Temps de Lecture 5 min.

Il faut avoir l’estomac bien accroché pour visionner ces images. Dans un bâtiment fermé, six vaches, chacune dans un enclos, avec sur leur flanc… un hublot en plastique d’une quinzaine de centimètres Un technicien vient ouvrir l’équipement avec une clé, effectue un prélèvement, puis met tout son poids pour refermer le clapet. La manipulation est répétée à intervalles réguliers. Nous sommes à Saint-Symphorien, dans la Sarthe, dans une station expérimentale de l’entreprise d’alimentation animale Sanders, filiale du groupe agroalimentaire Avril (Matines, Lesieur, Puget…).

Ces images de vaches porteuses de canules, aussi appelées vaches fistulées, tournées en février et mai, ont été obtenues par l’association L214. Les canules, qui permettent un accès direct à la panse des bovins, servent à observer et à étudier leur digestion. Une pratique peu connue du grand public, mais ancienne. Dans les archives de l’Institut national de l’audiovisuel, un documentaire datant de 1970 décrit ces technologies tout en poésie : « Les fistules sont un livre ouvert sur les mystères de la genèse de nos plats favoris. »

En France aujourd’hui, quelques dizaines de vaches tout au plus sont concernées. Une trentaine d’animaux sont ainsi appareillés par l’Institut national de la recherche agronomique (INRA), deux fois moins qu’il y a dix ans, selon Jean-Baptiste Coulon, président du centre de Theix, près de Clermont-Ferrand.

Avec quatre poches distinctes d’estomac, parmi lesquelles le rumen fonctionne comme une cuve de fermentation, les vaches ont un fonctionnement digestif particulièrement complexe. « Ces recherches servent plusieurs objectifs, explique M. Coulon : tout d’abord, optimiser l’apport alimentaire des animaux ; limiter les problèmes sanitaires, par exemple les troubles liés au fonctionnement du rumen ; améliorer la qualité des produits, en maîtrisant les matières grasses du lait, qui dépendent de la façon dont sont dégradés les aliments dans la panse ; et enfin, étudier comment limiter les émissions de méthane. »

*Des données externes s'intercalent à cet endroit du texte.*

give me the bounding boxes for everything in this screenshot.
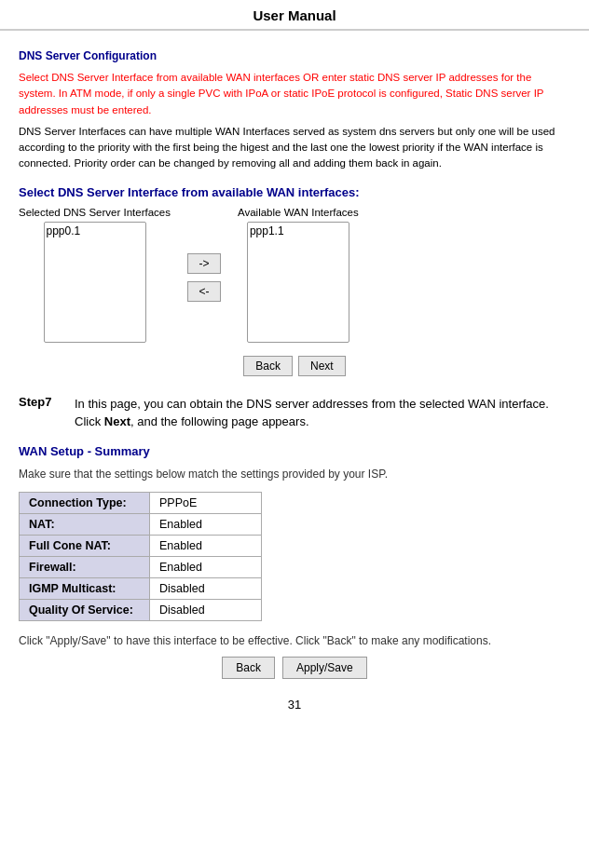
available-label: Available WAN Interfaces (238, 207, 359, 218)
page-number: 31 (19, 698, 570, 712)
available-interfaces-listbox[interactable]: ppp1.1 (247, 222, 349, 343)
table-cell-value: Disabled (150, 599, 262, 620)
step7-label: Step7 (19, 395, 65, 431)
table-cell-label: NAT: (20, 513, 150, 535)
dns-section-title: DNS Server Configuration (19, 49, 570, 62)
table-cell-label: Quality Of Service: (20, 599, 150, 620)
footer-note: Click "Apply/Save" to have this interfac… (19, 634, 570, 647)
table-row: IGMP Multicast:Disabled (20, 577, 262, 599)
table-cell-label: Full Cone NAT: (20, 535, 150, 556)
page-header: User Manual (0, 0, 589, 30)
wan-summary-title: WAN Setup - Summary (19, 444, 570, 458)
apply-save-button[interactable]: Apply/Save (282, 657, 367, 679)
table-row: Full Cone NAT:Enabled (20, 535, 262, 556)
table-cell-value: Disabled (150, 577, 262, 599)
selected-item-ppp01[interactable]: ppp0.1 (47, 224, 144, 237)
table-row: Firewall:Enabled (20, 556, 262, 577)
step7-block: Step7 In this page, you can obtain the D… (19, 395, 570, 431)
next-button-dns[interactable]: Next (298, 356, 346, 376)
table-cell-value: PPPoE (150, 492, 262, 513)
table-row: Quality Of Service:Disabled (20, 599, 262, 620)
table-cell-label: Firewall: (20, 556, 150, 577)
table-cell-label: IGMP Multicast: (20, 577, 150, 599)
wan-summary-section: WAN Setup - Summary Make sure that the s… (19, 444, 570, 679)
move-to-selected-button[interactable]: -> (187, 253, 221, 274)
table-row: NAT:Enabled (20, 513, 262, 535)
dns-interface-label: Select DNS Server Interface from availab… (19, 185, 570, 199)
dns-section: DNS Server Configuration Select DNS Serv… (19, 49, 570, 376)
selected-label: Selected DNS Server Interfaces (19, 207, 171, 218)
back-button-summary[interactable]: Back (222, 657, 275, 679)
table-cell-value: Enabled (150, 556, 262, 577)
table-row: Connection Type:PPPoE (20, 492, 262, 513)
selected-interfaces-listbox[interactable]: ppp0.1 (44, 222, 146, 343)
back-button-dns[interactable]: Back (243, 356, 293, 376)
table-cell-value: Enabled (150, 535, 262, 556)
table-cell-value: Enabled (150, 513, 262, 535)
available-item-ppp11[interactable]: ppp1.1 (250, 224, 347, 237)
move-to-available-button[interactable]: <- (187, 281, 221, 302)
wan-summary-table: Connection Type:PPPoENAT:EnabledFull Con… (19, 492, 262, 621)
step7-text: In this page, you can obtain the DNS ser… (75, 395, 570, 431)
dns-desc1: Select DNS Server Interface from availab… (19, 70, 570, 118)
dns-desc2: DNS Server Interfaces can have multiple … (19, 124, 570, 172)
wan-summary-desc: Make sure that the settings below match … (19, 468, 570, 481)
table-cell-label: Connection Type: (20, 492, 150, 513)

D’autres laboratoires de recherche dans le monde recourent aux bovins fistulés, en Suisse, au Canada ou aux Etats-Unis. La particularité de l’enquête de L214 est de montrer l’usage de « vaches à hublot » par un centre de recherche privé, dont le propriétaire, Sanders, fournit 26 000 élevages en alimentation animale. Contactée, la maison mère, Avril, a précisé que ces expériences sont soumises à l’approbation d’un comité d’éthique et que « l’objectif est de remplacer d’ici à 2025 l’essentiel des tests sur animaux par des méthodes alternatives ».

Des canules posées à vie

L’INRA, qui assure ne pas fournir d’animaux à des centres privés, travaille notamment à développer d’autres techniques, comme des modélisations, des rumens artificiels ou des capteurs avalés dans le tube digestif animal. Mais pour l’heure, selon Jean-Baptiste Coulon, ces technologies ne permettent pas de se passer complètement de l’observation directe du rumen permise par les canules.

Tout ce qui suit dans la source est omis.